Entering the gallery at the Dallas Museum of Art that houses the Mourners exhibit, a collection of medieval tomb sculptures from the Court of Burgundy, is, thanks to the brilliant installation of the show, an experience not unlike entering an actual cathedral. Stepping into the space from out of the bright main corridor of the museum requires a pause for eyes to

adjust to the minimal light: the gallery walls have been painted a deep, rich indigo blue, with Gothic arch scrims accenting various walls. The chiaroscuro shift in light makes you hesitate a little, gather yourself. And then, a clip of an instant later, you see them. Out of the darkness glow the Mourners – diminutive white alabaster statues, in various postures of grief, set atop platforms all painted the same ponderous blue as the walls, and each figure spotlighted so perfectly it’s almost celestial. It is, as museum awe-inducing experiences go, a holy moment.

Taking the room in as a whole, it would seem that there are many of the same figures, or at least multiples of various types. But each figure is unique, and each is deftly carved into his own particular exhibition of grief: pondering the heavens, fingering a Rosary, gripping the leather strap around a Bible, wiping tears off a cheek. Many of the figures’ heads are entirely shrouded in the hood of their cloak. These are wonderfully doleful and haunting, and if you crouch down low enough you can often peek the carved face beneath the hood. The faces on the figures are as varied as there are many, illustrating the vast vocabulary of wordless sorrow and desperation.

The forty statues come from the tomb of the second duke of Burgundy, John the Fearless, and were carved by Jean de la Huerta and Antoine le Moiturier between 1443 and 1456/7. Originally, the Mourners were placed in a miniature carved gothic cloister that supported the tomb and the effigies of the duke and his wife above. Marauding revolutionaries attacked the tombs in 1793, extracting the Mourners from their placement under the tomb and carrying them off. Not until well into the nineteenth century were (nearly) all of the statues reunited.

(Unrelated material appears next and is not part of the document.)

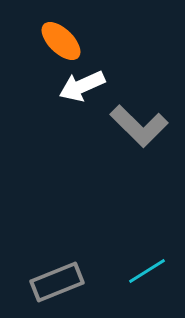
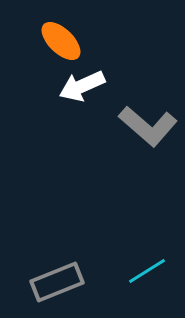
gray L-shape: moved 9 px right; rotated 4 degrees counterclockwise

Though I’d never advocate for the decimation of any sacred space, or the things therein, I can’t help but find myself a little grateful to those nobility-loathing Frenchmen that removed the Mourners from their ranks under the effigies. Their act of violence allowed for the discovery that is the marvel of these works of art. Even though the statues were only intended to be seen frontally, they are perfectly detailed on all sides; each can stand on its own as a three dimensional object. Alabaster is, of course, luminous in its own right, but the statues set here in the dark gallery, with a 360 ̊̊ view and light penetrating them judiciously from above, take on a particular life. The sculptors of these objects must have known that, recognizing it as they worked. Knowing the light quality that the statues could conduct, I imagine that placing them in the less-light cloister of the tomb felt something like a sacrifice or offering itself. It is no small gift to us that we can witness these masterpieces as the artists did at their making.